Vamos supor que amanhã, ocê tiver uma pessoa de quarenta anos, ocê já vai contar alguma coisa. Talvez, você vai de contar essa vida onde você foi. Onde você andou. Igual nós tamos contando para ocê...Como nós criou os filhos, né? Aí você vai [contar] como é que nós chegou até aqui. Isso que nós tamo contano já passou. Tão difícil...”

*** Seo Ladu:

“Às vezes a gente socava arroz aqui e ia vender em Januária. Daqui em Januária é 50 léguas (...). Cinco marchas de cavalo [cinco dias]. (...) Então nós quando tinha o arroz...Colhia o arroz, aí a gente levava no pilão, pisava no pilãozinho..., colocava no cargueiro [ou bruacas: cestos ou caixas de madeira acomodadas sobre o cavalo para transporte de mantimentos e objetos] e aí vai vender na Januária. A gente fez muito isso. (...) Isso naquele tempo de rapaz. Depois que eu casei já não mexi mais com isso, não. A gente já deu para vender as coisas aqui no Arinos, outra vez em Formoso. Formoso era difícil...Formoso era muito negócio (...). Outro lugar difícil era Buritis. Buritis era mais difícil para nós por causa dos rios. Que você passava Piratinga, você passava São Domingos – rio perigoso – e você passava Urucuia. Lá, quase chegando. Tudo dentro d’água! Com cargueiro. Para ir vender, às vezes, um porco: matava um porco, ia vender lá. Colocava no cargueiro. Se tivesse vazio [o rio], era vazio; se tivesse cheio, você tinha que passar numa canoa [o cargueiro]. [E tinha barqueiro] Morava na beira do rio.
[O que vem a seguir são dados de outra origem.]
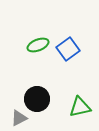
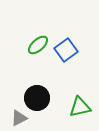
green ellipse: rotated 20 degrees counterclockwise
blue square: moved 2 px left, 1 px down
black circle: moved 1 px up
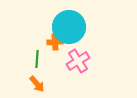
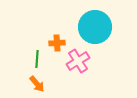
cyan circle: moved 26 px right
orange cross: moved 2 px right, 1 px down
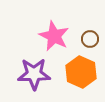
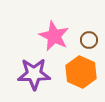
brown circle: moved 1 px left, 1 px down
Essa pessoa já morava lá para passar as pessoas. Aí tinha que pagar um pouquinho. E aí a pessoa passava. O cavalo tinha que passar puxando, nadando. Desse jeito, minha filha; eu já fiz. Tudo para sustentar os filhos! [Pergunto até quando fizeram essas travessias] Ah, isso a gente veio trazendo até sessenta [década de 60] mais ou menos, de lá para cá foi miorando.”

*** Seo Ladu:

“Em São Paulo tem vereda? Vereda de buriti, sancalha [?], assim? Às vezes vazante...?”

*** Das veredas.

Percebendo a relevância dos rios e veredas para Seo Ladu, posto os inúmeros desvios que fazia dos assuntos para falar deles, propus-lhe então a atividade que com Seo Caetano tinha fracassado: esboçar em papel seu mapa mental do espaço vivido.

82 Dizendo não saber pegar em lápis, mas ainda assim aceitando o desafio, Ladu começou a traçar, meticoloso, as linhas correspondentes às veredas que conhecia. Conforme ia traçando, dizia o nome da vereda e, dependendo de qual fosse, apresentava uma lembrança referente ao lugar: “Eu sei te contar até o nome dos gaio que tem dentro desse Parque, aqui. Eu sei te contar gaio por gaio. Eu estudei esse Parque aqui, os gaiozim daqui de dentro, né? Gaim por gaim. Se ocê perguntar quantos gaio, quantas veredas, tem dentro do Parque, eu sei te contar. Tá na mente, né?” Ladu desenhava e eu anotava no papel os nomes das veredas para ele.

As veredas são umas das mais características formações da paisagem do noroeste mineiro. Elas correspondem aos milhares de pequenos veios d’água que abastecem as bacias dos principais rios da região: São Francisco, Urucuia, Paracatu e Carinhanha. Em todo lugar onde há uma vereda há também a palmeira buriti, outro ícone desta paisagem; que sempre cresce nas margens desses pequenos riachos de solo arenoso. “Buriti quer todo azul, e não se aparta de sua água – carece de espelho” (ROSA, 2006, p. 310).

Durante as quase três horas que passamos na atividade, Ladu foi se dando conta de que fazer mapas era um trabalho difícil: “Mas é complicado para fazer, né? Meu Deus do céu!”